[ 
https://issues.apache.org/jira/browse/HDFS-14646?page=com.atlassian.jira.plugin.system.issuetabpanels:all-tabpanel
 ]

Xudong Cao updated HDFS-14646:
------------------------------
    Description: 
*Problem Description:*
 In the multi-NameNode scenario, when a SNN uploads a FsImage, it will put the 
image to all other NNs (whether the peer NN is an ANN or not), and even if the 
peer NN immediately replies an error (such as 
TransferResult.NOT_ACTIVE_NAMENODE_FAILURE, TransferResult 
.OLD_TRANSACTION_ID_FAILURE, etc.), the local SNN will not terminate the put 
process immediately, but will put the FsImage completely to the peer NN, and 
will not read the peer NN's reply until the put is completed.

Depending on the version of Jetty, this behavior can lead to different 
consequences, I tested it under 2.7.2 and trunk version. 

*1.In Hadoop 2.7.2 (with Jetty 6.1.26)*
 After peer NN called HttpServletResponse.sendError(), the underlying TCP 
connection will still be established, and the data SNN sent will be read by 
Jetty framework itself in the peer NN side, so the SNN will insignificantly 
send the FsImage to the peer NN continuously, causing a waste of time and 
bandwidth. In a relatively large HDFS cluster, the size of FsImage can often 
reach about 30GB, This is indeed a big waste.

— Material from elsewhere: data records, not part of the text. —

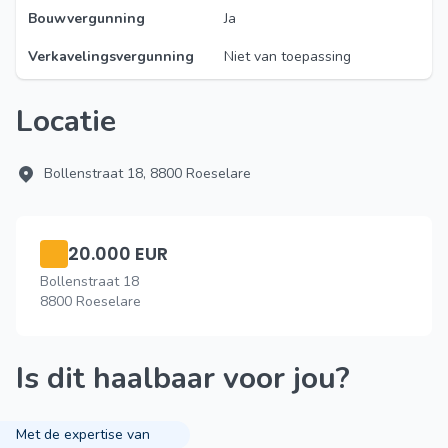
Bouwvergunning
Ja
Verkavelingsvergunning
Niet van toepassing
Locatie
Bollenstraat 18, 8800 Roeselare
20.000 EUR
Bollenstraat 18
8800 Roeselare
Is dit haalbaar voor jou?
Met de expertise van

*2.In trunk version (with Jetty 9.3.27)*
 After peer NN called HttpServletResponse.sendError(), the underlying TCP 
connection will be auto closed, and then SNN will directly get an "Error 
writing request body to server" exception, as below:
{code:java}
2019-08-17 03:59:25,413 INFO namenode.TransferFsImage: Sending fileName: 
/tmp/hadoop-root/dfs/name/current/fsimage_0000000000003364240, fileSize: 
9864721. Sent total: 524288 bytes. Size of last segment intended to send: 4096 
bytes.
 java.io.IOException: Error writing request body to server
 at 
sun.net.www.protocol.http.HttpURLConnection$StreamingOutputStream.checkError(HttpURLConnection.java:3587)
 at 
sun.net.www.protocol.http.HttpURLConnection$StreamingOutputStream.write(HttpURLConnection.java:3570)
 at 
org.apache.hadoop.hdfs.server.namenode.TransferFsImage.copyFileToStream(TransferFsImage.java:396)
 at 
org.apache.hadoop.hdfs.server.namenode.TransferFsImage.writeFileToPutRequest(TransferFsImage.java:340)
 at 
org.apache.hadoop.hdfs.server.namenode.TransferFsImage.uploadImage(TransferFsImage.java:314)
 at 
org.apache.hadoop.hdfs.server.namenode.TransferFsImage.uploadImageFromStorage(TransferFsImage.java:249)
 at 
org.apache.hadoop.hdfs.server.namenode.ha.StandbyCheckpointer$1.call(StandbyCheckpointer.java:277)
 at 
org.apache.hadoop.hdfs.server.namenode.ha.StandbyCheckpointer$1.call(StandbyCheckpointer.java:272)
 at java.util.concurrent.FutureTask.run(FutureTask.java:266)
 at 
java.util.concurrent.ThreadPoolExecutor.runWorker(ThreadPoolExecutor.java:1149)
 at 
java.util.concurrent.ThreadPoolExecutor$Worker.run(ThreadPoolExecutor.java:624)
 at java.lang.Thread.run(Thread.java:748)
 2019-08-17 03:59:25,422 INFO namenode.TransferFsImage: Sending fileName: 
/tmp/hadoop-root/dfs/name/current/fsimage_0000000000003364240, fileSize: 
9864721. Sent total: 851968 bytes. Size of last segment intended to send: 4096 
bytes.
 java.io.IOException: Error writing request body to server
 at 
sun.net.www.protocol.http.HttpURLConnection$StreamingOutputStream.checkError(HttpURLConnection.java:3587)
 at 
sun.net.www.protocol.http.HttpURLConnection$StreamingOutputStream.write(HttpURLConnection.java:3570)
 at 
org.apache.hadoop.hdfs.server.namenode.TransferFsImage.copyFileToStream(TransferFsImage.java:396)
 at 
org.apache.hadoop.hdfs.server.namenode.TransferFsImage.writeFileToPutRequest(TransferFsImage.java:340)
  {code}
                  

*Solution:*
 A standby NameNode should not upload fsimage to an inappropriate NameNode, 
when he plans to put a FsImage to the peer NN, he need to check whether he 
really need to put it at this time.

  was:
*Problem Description:*
 In the multi-NameNode scenario, when a SNN uploads a FsImage, it will put the 
image to all other NNs (whether the peer NN is an ANN or not), and even if the 
peer NN immediately replies an error (such as 
TransferResult.NOT_ACTIVE_NAMENODE_FAILURE, TransferResult 
.OLD_TRANSACTION_ID_FAILURE, etc.), the local SNN will not terminate the put 
process immediately, but will put the FsImage completely to the peer NN, and 
will not read the peer NN's reply until the put is completed.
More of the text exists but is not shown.